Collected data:
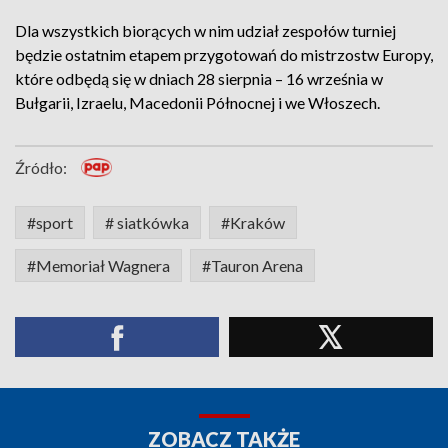
Dla wszystkich biorących w nim udział zespołów turniej
będzie ostatnim etapem przygotowań do mistrzostw Europy,
które odbędą się w dniach 28 sierpnia – 16 września w
Bułgarii, Izraelu, Macedonii Północnej i we Włoszech.
Źródło:
#sport
# siatkówka
#Kraków
#Memoriał Wagnera
#Tauron Arena
ZOBACZ TAKŻE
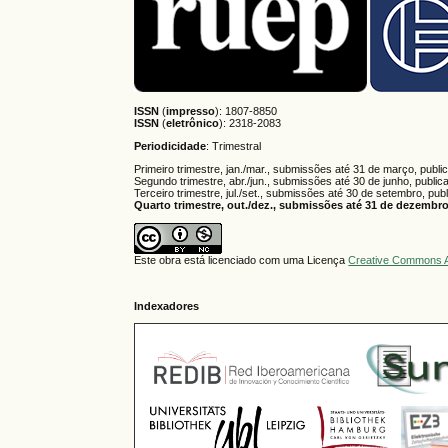
ISSN
(
impresso
): 1807-8850
ISSN
(
eletrônico
):
2318-2083
Periodicidade
: Trimestral
Primeiro trimestre, jan./mar., submissões até 31 de março, publi
Segundo trimestre, abr./jun., submissões até 30 de junho, public
Terceiro trimestre, jul./set., submissões até 30 de setembro, pub
Quarto trimestre, out./dez., submissões até 31 de dezembro,
Este obra está licenciado com uma Licença
Creative Commons A
Indexadores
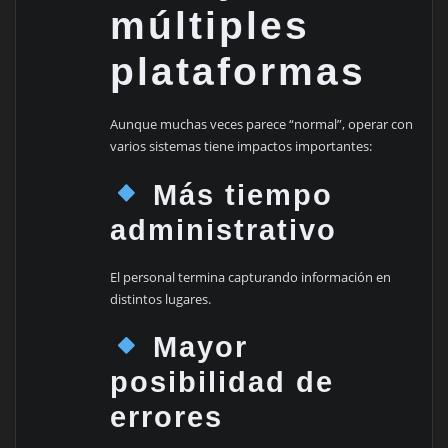
múltiples
plataformas
Aunque muchas veces parece “normal”, operar con
varios sistemas tiene impactos importantes:
Más tiempo
administrativo
El personal termina capturando información en
distintos lugares.
Mayor
posibilidad de
errores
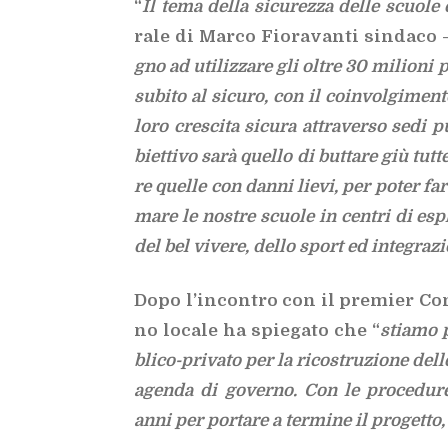
“
Il tema del­la si­cu­rez­za del­le scuo­le c
ra­le di Mar­co Fio­ra­van­ti sin­da­co
gno ad uti­liz­za­re gli ol­tre 30 mi­lio­ni p
su­bi­to al si­cu­ro, con il coin­vol­gi­men­
loro cre­sci­ta si­cu­ra at­tra­ver­so sedi 
biet­ti­vo sarà quel­lo di but­ta­re giù tut­
re quel­le con dan­ni lie­vi, per po­ter far 
ma­re le no­stre scuo­le in cen­tri di esplo­
del bel vi­ve­re, del­lo sport ed in­te­gra­zi
Dopo l’in­con­tro con il pre­mier Con­
no lo­ca­le ha spie­ga­to che “
stia­mo p
bli­co-pri­va­to per la ri­co­stru­zio­ne d
agen­da di go­ver­no. Con le pro­ce­du­re 
anni per por­ta­re a ter­mi­ne il pro­get­to,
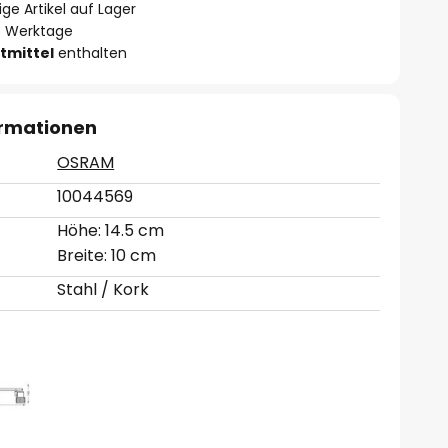
ge Artikel auf Lager
- 3 Werktage
tmittel
enthalten
ormationen
OSRAM
10044569
Höhe: 14.5 cm
Breite: 10 cm
Stahl / Kork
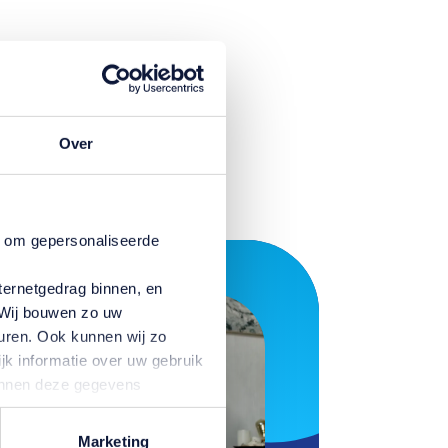
r
dat
eit
Over
n om gepersonaliseerde
ternetgedrag binnen, en
. Wij bouwen zo uw
uren. Ook kunnen wij zo
jk informatie over uw gebruik
kunnen deze gegevens
p basis van uw gebruik van
temming intrekken door te
Marketing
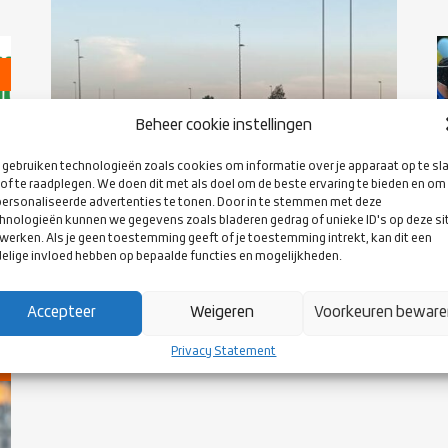
Beheer cookie instellingen
gebruiken technologieën zoals cookies om informatie over je apparaat op te sl
of te raadplegen. We doen dit met als doel om de beste ervaring te bieden en om
ersonaliseerde advertenties te tonen. Door in te stemmen met deze
05 OCTOBER 2021
hnologieën kunnen we gegevens zoals bladeren gedrag of unieke ID's op deze si
SENIOR ACADEMY PROGRAMMA
werken. Als je geen toestemming geeft of je toestemming intrekt, kan dit een
VOOR DAMES IS GESTART!
elige invloed hebben op bepaalde functies en mogelijkheden.
Accepteer
Weigeren
Voorkeuren bewar
Privacy Statement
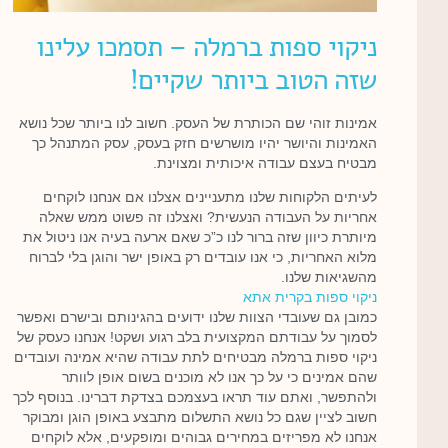
ניקוי ספות ברמלה – תסמכו עלינו
שזה הטוב ביותר שקיים!
אמינות זוהי שם הכותרת של העסק. חשוב לנו ביותר שכל נושא
האמינות והיושר יהיו מושרשים חזק בעסק, עסק המתנהל כך
מבטיח בעצם עבודה איכותית ומצוינת.
לעיתים הלקוחות שלנו מתעניינים אצלנו אם אנחנו לוקחים
אחריות על העבודה הנעשית? ואצלנו זה פשוט ממש שאלה
מיותרת כיוון שזה ברור לנו כ”כ שאם ארעה בעיה אנו ניטול את
מלוא האחריות, כי אנו עובדים רק באופן ישר והוגן בלי לברוח
מהשגיאות שלנו.
ניקוי ספות בקרית אתא
כמובן גם שעובדי הצוות שלנו ידועים בהגינותם ובישרם ואפשר
לסמוך על עבודתם המקצועית בלב רגוע ושקט! אנחנו כעסק של
ניקוי ספות ברמלה מבטיחים לתת עבודה שהיא אמינה ועובדים
שהם אמינים כי על כך אנו לא מוכנים בשום אופן לוותר
ולהתפשר, ואתם עוד תראו בעצמכם בצדקת דברינו. בנוסף לכך
חשוב לציין שגם כל נושא התשלום מתבצע באופן הוגן ומבוקר
אנחנו לא מפריזים במחירים גבוהים ומופקעים, אלא לוקחים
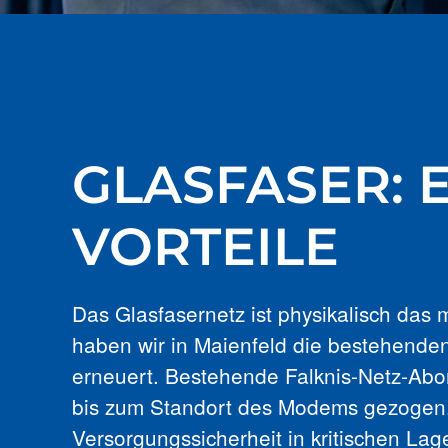
GLASFASER: E
VORTEILE
Das Glasfasernetz ist physikalisch das
haben wir in Maienfeld die bestehende
erneuert. Bestehende Falknis-Netz-Abo
bis zum Standort des Modems gezogen. Di
Versorgungssicherheit in kritischen La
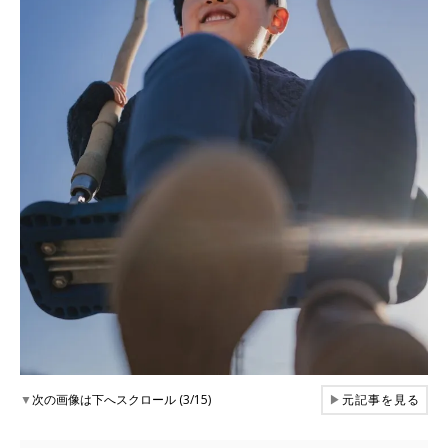
▼
次の画像は下へスクロール (3/15)
▶
元記事を見る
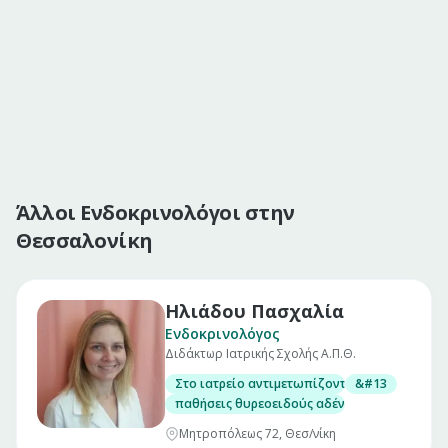
Άλλοι Ενδοκρινολόγοι στην
Θεσσαλονίκη
Ηλιάδου Πασχαλία
Ενδοκρινολόγος
Διδάκτωρ Ιατρικής Σχολής Α.Π.Θ.
Στο ιατρείο αντιμετωπίζονται
&#13
παθήσεις θυρεοειδούς αδένα
Μητροπόλεως 72, Θεσ/νίκη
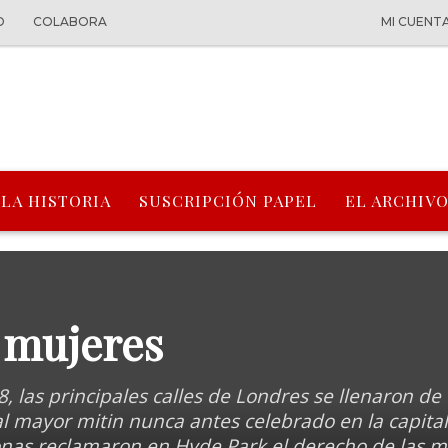
O
COLABORA
MI CUENT
 LA HISTORIA
SUSCRIPCIÓN PAPEL
EL ARCHIVO
s mujeres
, las principales calles de Londres se llenaron de
al mayor mitin nunca antes celebrado en la capital
onas reclamaron en Hyde Park el derecho de las m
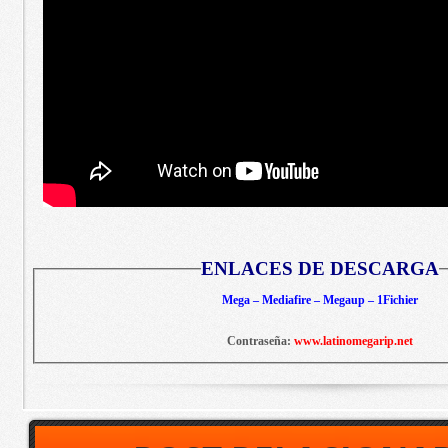
ENLACES DE DESCARGA
Mega – Mediafire – Megaup – 1Fichier
Contraseña:
www.latinomegarip.net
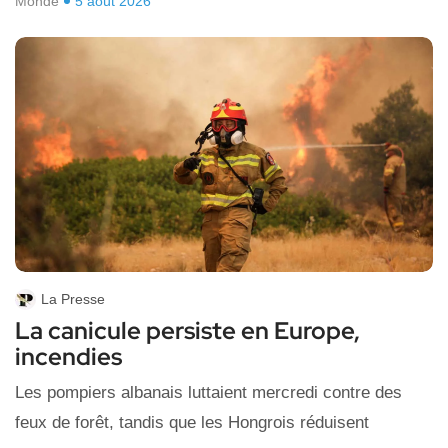
Monde
5 août 2026
La Presse
La canicule persiste en Europe,
incendies
Les pompiers albanais luttaient ⁠mercredi contre des
feux ​de forêt, tandis que les Hongrois réduisent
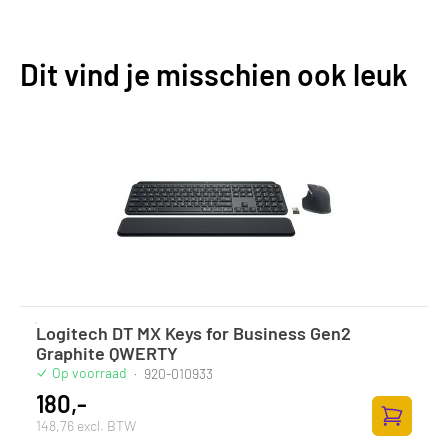
Dit vind je misschien ook leuk
Logitech DT MX Keys for Business Gen2
Graphite QWERTY
Op voorraad
·
920-010933
180,-
148,76 excl. BTW
Toevoege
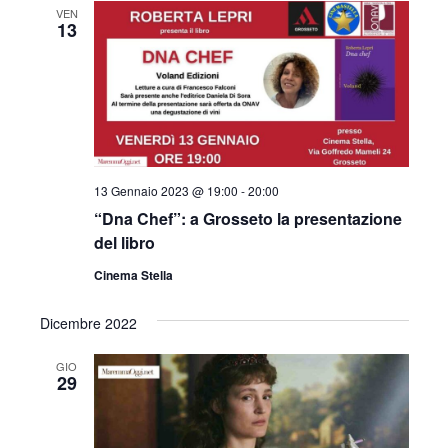
VEN
13
13 Gennaio 2023 @ 19:00
-
20:00
“Dna Chef”: a Grosseto la presentazione
del libro
Cinema Stella
Dicembre 2022
GIO
29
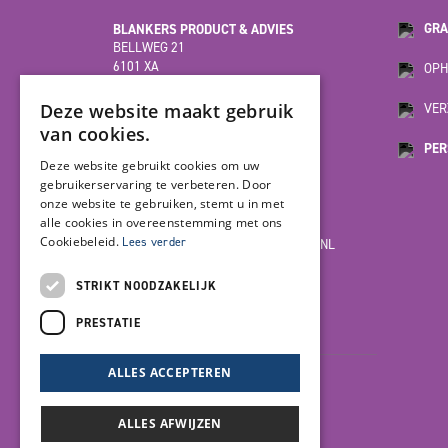
BLANKERS PRODUCT & ADVIES
GRA
BELLWEG 21
6101 XA
OPH
ECHT
(HOOFDVESTIGING)
Deze website maakt gebruik
VER
van cookies.
PER
MOESDIJK 12F
Deze website gebruikt cookies om uw
6004 AX
gebruikerservaring te verbeteren. Door
WEERT
onze website te gebruiken, stemt u in met
alle cookies in overeenstemming met ons
Cookiebeleid.
Lees verder
INFO@BLANKERSPRODUCT-ADVIES.NL
085-7923978
STRIKT NOODZAKELIJK
PRESTATIE
LET'S GET SOCIAL
ALLES ACCEPTEREN
ALLES AFWIJZEN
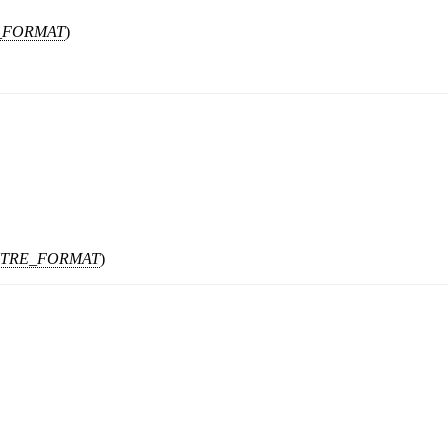
_FORMAT
)
NTRE_FORMAT
)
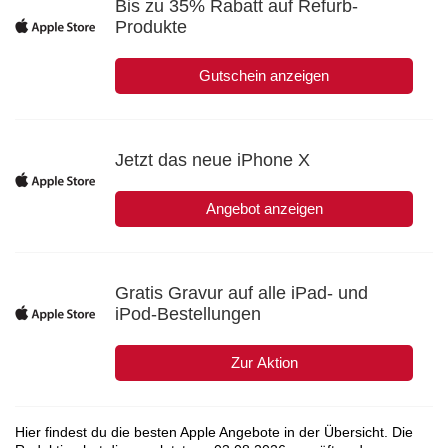
Bis zu 35% Rabatt auf Refurb-
Produkte
Gutschein anzeigen
Jetzt das neue iPhone X
Angebot anzeigen
Gratis Gravur auf alle iPad- und
iPod-Bestellungen
Zur Aktion
Hier findest du die besten Apple Angebote in der Übersicht. Die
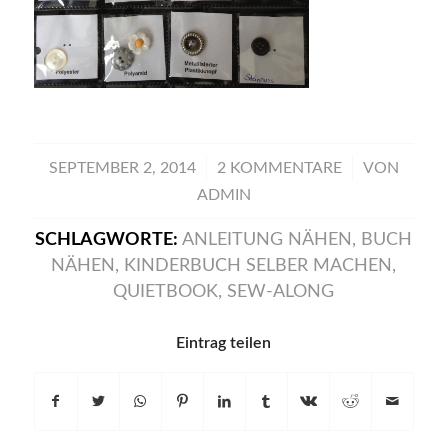
/
/
SEPTEMBER 2, 2014
2 KOMMENTARE
VON
ADMIN
SCHLAGWORTE:
ANLEITUNG NÄHEN
,
BUCH
NÄHEN
,
KINDERBUCH SELBER MACHEN
,
QUIETBOOK
,
SEW-ALONG
Eintrag teilen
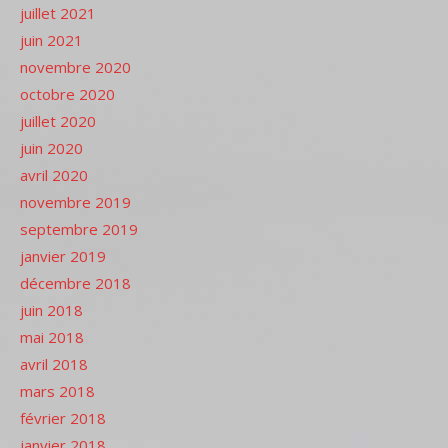
juillet 2021
juin 2021
novembre 2020
octobre 2020
juillet 2020
juin 2020
avril 2020
novembre 2019
septembre 2019
janvier 2019
décembre 2018
juin 2018
mai 2018
avril 2018
mars 2018
février 2018
janvier 2018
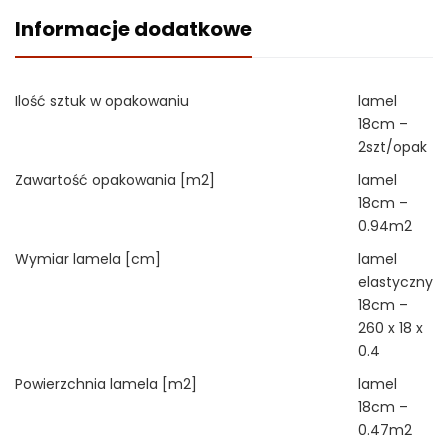
Informacje dodatkowe
Ilość sztuk w opakowaniu
lamel
18cm –
2szt/opak
Zawartość opakowania [m2]
lamel
18cm –
0.94m2
Wymiar lamela [cm]
lamel
elastyczny
18cm –
260 x 18 x
0.4
Powierzchnia lamela [m2]
lamel
18cm –
0.47m2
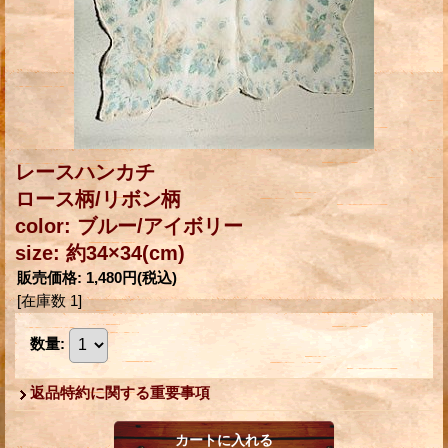
レースハンカチ
ロース柄/リボン柄
color: ブルー/アイボリー
size: 約34×34(cm)
販売価格
:
1,480円
(税込)
[在庫数 1]
数量
:
返品特約に関する重要事項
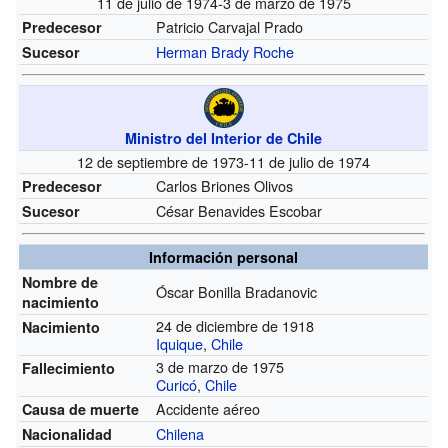
11 de julio de 1974-3 de marzo de 1975
Patricio Carvajal Prado
Predecesor
Herman Brady Roche
Sucesor
Ministro del Interior de Chile
12 de septiembre de 1973-11 de julio de 1974
Carlos Briones Olivos
Predecesor
César Benavides Escobar
Sucesor
Información personal
Nombre de
Óscar Bonilla Bradanovic
nacimiento
24 de diciembre de 1918
Nacimiento
Iquique
,
Chile
3 de marzo de 1975
Fallecimiento
Curicó
,
Chile
Accidente aéreo
Causa de muerte
Chilena
Nacionalidad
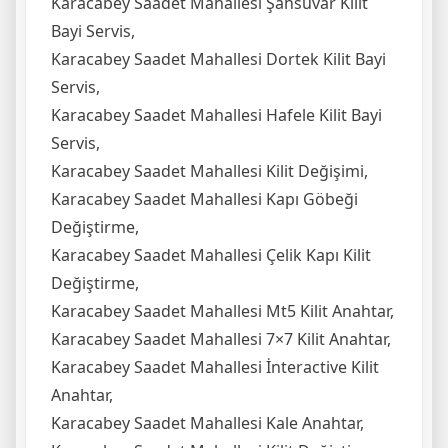
Karacabey Saadet Mahallesi Şahsuvar Kilit
Bayi Servis,
Karacabey Saadet Mahallesi Dortek Kilit Bayi
Servis,
Karacabey Saadet Mahallesi Hafele Kilit Bayi
Servis,
Karacabey Saadet Mahallesi Kilit Değişimi,
Karacabey Saadet Mahallesi Kapı Göbeği
Değiştirme,
Karacabey Saadet Mahallesi Çelik Kapı Kilit
Değiştirme,
Karacabey Saadet Mahallesi Mt5 Kilit Anahtar,
Karacabey Saadet Mahallesi 7×7 Kilit Anahtar,
Karacabey Saadet Mahallesi İnteractive Kilit
Anahtar,
Karacabey Saadet Mahallesi Kale Anahtar,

TASK REQUIREMENTS:
Only lines holding the word "ברמלה" belong in the answer; copy all of them from the records.

ANSWER FOR THE TASK:
ניקוי ספות ברמלה – תסמכו עלינו
ניקוי ספות ברמלה מבטיחים לתת עבודה שהיא אמינה ועובדים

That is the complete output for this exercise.